Modern slavery is closer than you think

Modern slavery is present in every part of the UK. You might even see people trapped in slavery without knowing it. It might be someone working in a private home on your street; the man working in the car wash in town; or the cleaner who empties your office bin every night. It can be difficult to spot the signs, but if you are concerned about someone, please call the modern slavery helpline.

The number of people identified as victims of modern slavery has been rising year on year, with over 12,000 people referred to the authorities in 2021. The real number of people trapped in slavery is estimated to be much higher – more than 130,000 people – and is estimated to cost the UK £33 billion per year.

Modern slavery in the UK

Modern slavery exists in many forms in the UK, including trafficking into criminal activities like cannabis farming, sexual exploitation, domestic slavery or forced labour on farms, in construction, shops, bars, nail bars, car washes or manufacturing.

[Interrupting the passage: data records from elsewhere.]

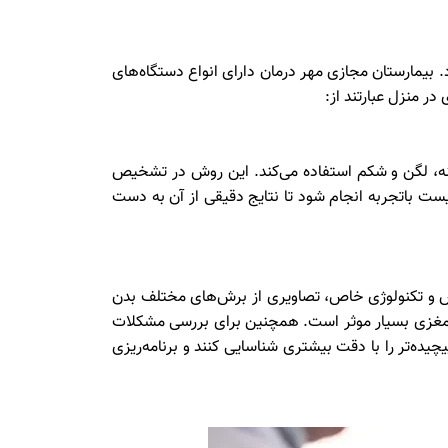
 بیمارستان مجازی مهر درمان دارای انواع دستگاه‌های
در منزل عبارتند از:
ینه، لگن و شکم استفاده می‌کند. این روش در تشخیص
یست باتجربه انجام شود تا نتایج دقیقی از آن به دست
یکس و تکنولوژی خاص، تصاویری از برش‌های مختلف بدن
 مغزی بسیار موثر است. همچنین برای بررسی مشکلات
ده‌تر را با دقت بیشتری شناسایی کنند و برنامه‌ریزی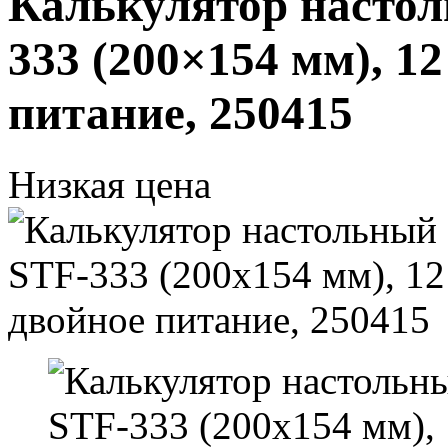
Калькулятор насто
333 (200×154 мм), 12
питание, 250415
Низкая цена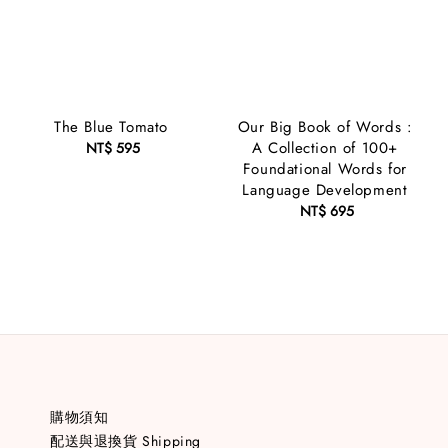
The Blue Tomato
Our Big Book of Words :
A Collection of 100+
NT$ 595
Regular
Foundational Words for
price
Language Development
NT$ 695
Regular
price
購物須知
配送與退換貨 Shipping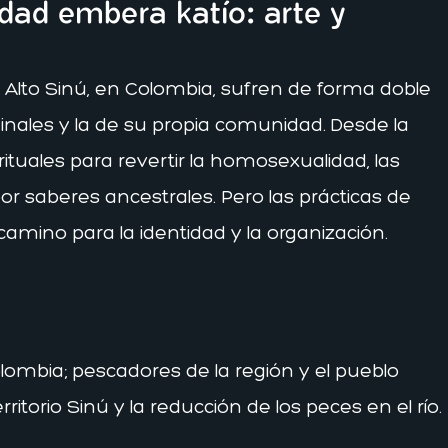
idad embera katío: arte y
Alto Sinú, en Colombia, sufren de forma doble
minales y la de su propia comunidad. Desde la
tuales para revertir la homosexualidad, las
or saberes ancestrales. Pero las prácticas de
amino para la identidad y la organización.
lombia; pescadores de la región y el pueblo
itorio Sinú y la reducción de los peces en el río.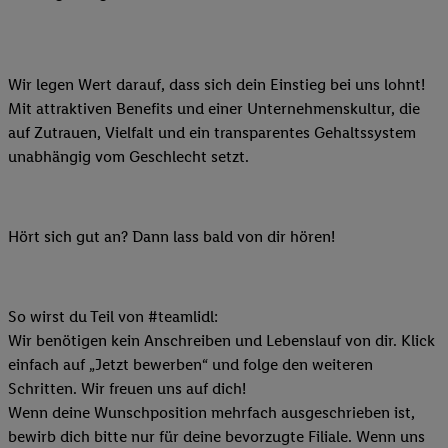
Wir legen Wert darauf, dass sich dein Einstieg bei uns lohnt!
Mit attraktiven Benefits und einer Unternehmenskultur, die
auf Zutrauen, Vielfalt und ein transparentes Gehaltssystem
unabhängig vom Geschlecht setzt.
Hört sich gut an? Dann lass bald von dir hören!
So wirst du Teil von #teamlidl:
Wir benötigen kein Anschreiben und Lebenslauf von dir. Klick
einfach auf „Jetzt bewerben“ und folge den weiteren
Schritten. Wir freuen uns auf dich!
Wenn deine Wunschposition mehrfach ausgeschrieben ist,
bewirb dich bitte nur für deine bevorzugte Filiale. Wenn uns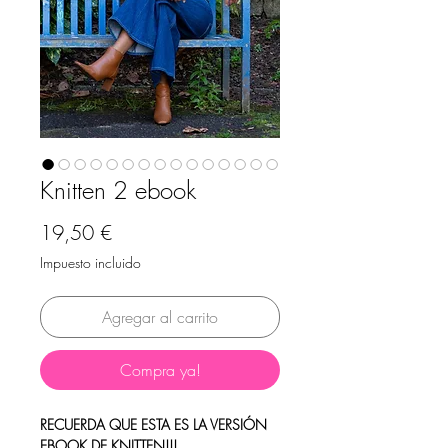
Knitten 2 ebook
Precio
19,50 €
Impuesto incluido
Agregar al carrito
Compra ya!
RECUERDA QUE ESTA ES LA VERSIÓN
EBOOK DE KNITTEN!!!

While it is impossible to know the full extent of modern slavery in the UK, the Home Office release data to demonstrate the numbers of people referred to authorities. At the end of 2021 there were:

  • 12,727 potential victims of modern slavery – the highest number of referrals since the records began in 2009
  • 43% of all of these were children – meaning there were 5,468 potential child victims
  • 31% of people referred were British nationals

In 2021, criminal exploitation was the most common form of slavery in the UK, followed by forced labour. Criminal exploitation is often driven by the cultivation and sale of drugs in the UK, especially by exploiting children. This includes British children forced into ‘county lines’ drug trafficking, and Vietnamese nationals trafficked into forced labour in cannabis production.

Amy’s story*

“I was tied up and trapped in a room for hours. I can’t tell you how long, because I was drugged. I was force-fed, and still people would have sex with me.”

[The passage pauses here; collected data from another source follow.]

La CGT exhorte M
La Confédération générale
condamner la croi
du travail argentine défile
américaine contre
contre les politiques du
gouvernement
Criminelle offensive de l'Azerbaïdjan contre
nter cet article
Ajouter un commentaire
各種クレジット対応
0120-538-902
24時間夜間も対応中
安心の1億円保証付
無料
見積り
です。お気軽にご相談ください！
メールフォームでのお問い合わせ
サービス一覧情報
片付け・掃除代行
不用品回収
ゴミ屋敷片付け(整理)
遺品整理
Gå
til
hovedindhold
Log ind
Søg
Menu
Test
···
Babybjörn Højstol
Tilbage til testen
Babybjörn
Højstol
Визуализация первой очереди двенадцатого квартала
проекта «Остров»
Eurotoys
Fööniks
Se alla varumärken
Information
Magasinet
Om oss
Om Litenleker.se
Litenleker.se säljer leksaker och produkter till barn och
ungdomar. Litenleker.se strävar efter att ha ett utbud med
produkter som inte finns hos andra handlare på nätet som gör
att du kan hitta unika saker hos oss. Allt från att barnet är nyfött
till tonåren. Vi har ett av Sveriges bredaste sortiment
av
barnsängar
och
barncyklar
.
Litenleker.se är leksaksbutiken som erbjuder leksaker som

Amy was born in the UK. When she was 14, she was recruited into a criminal gang and forced to sell drugs across the UK. It would take more than a year to escape.

*name changed

How do people get trapped in slavery?

Many people are trafficked into slavery in the UK from overseas, as was recently revealed by Sir Mo Farah, for example. But vulnerable British people are also targeted, especially children from disadvantaged backgrounds. In fact, statistics from the Home Office show that, in 2021, people from Britain were one of the largest country groups referred to authorities. For the many people who find themselves forced to work in illegal enterprises like drugs manufacturing, there’s the ever-present fear of being criminalised by the UK authorities for the activities that they have been trafficked into. This is a serious injustice, and prevents many victims from feeling able to trust the police, social workers and other authority figures.

Sadly, the UK’s anti-slavery system is not currently set up to support people who are being exploited. The UK’s ‘hostile environment’ and recent legislation, such as the Nationality and Borders Act, mean people trafficked from abroad are often treated as immigration offenders, instead of being given the support and care they need to recover from their ordeal. Cuts to public services further hamper efforts to prevent exploitation, and mean the authorities often lack the resources they need to investigate trafficking cases.

Graphic showing the difficulty people face when communicating with bureaucracies
From the ATMG report “One day at a time” – this illustration shows how people with lived experience of modern slavery in the UK often feel their voices are not heard as they face enormous bureaucracy. Credit. Faltrego for Anti-Slavery International.

What we do

We are campaigning in Parliament and through public advocacy to push the UK Government into enacting policies that make it harder for criminals to exploit people, while also working to improve proposed legislation and practice that will affect people who have been trafficked. The Anti-Trafficking Monitoring Group recently published a report looking at the Home Office’s Recovery Needs Assessment – the mechanism through which survivors receive support after they have been identified – and it found that the process is failing survivors.

We need stronger labour rights and workplace inspections to prevent exploitative practices from going unchecked, and policies to be in place to support victims and survivors. Our work on responsible business is especially important, as it will help make sure UK businesses do not buy or sell goods or services that are tainted by modern slavery, wherever it occurs.

The Anti-Trafficking Monitoring Group

We are proud to host and chair the Anti-Trafficking Monitoring Group (ATMG), a coalition that exists to monitor the UK’s implementation of international anti-trafficking legislation. The group examines all types of human trafficking, including internal trafficking and the trafficking of British nationals.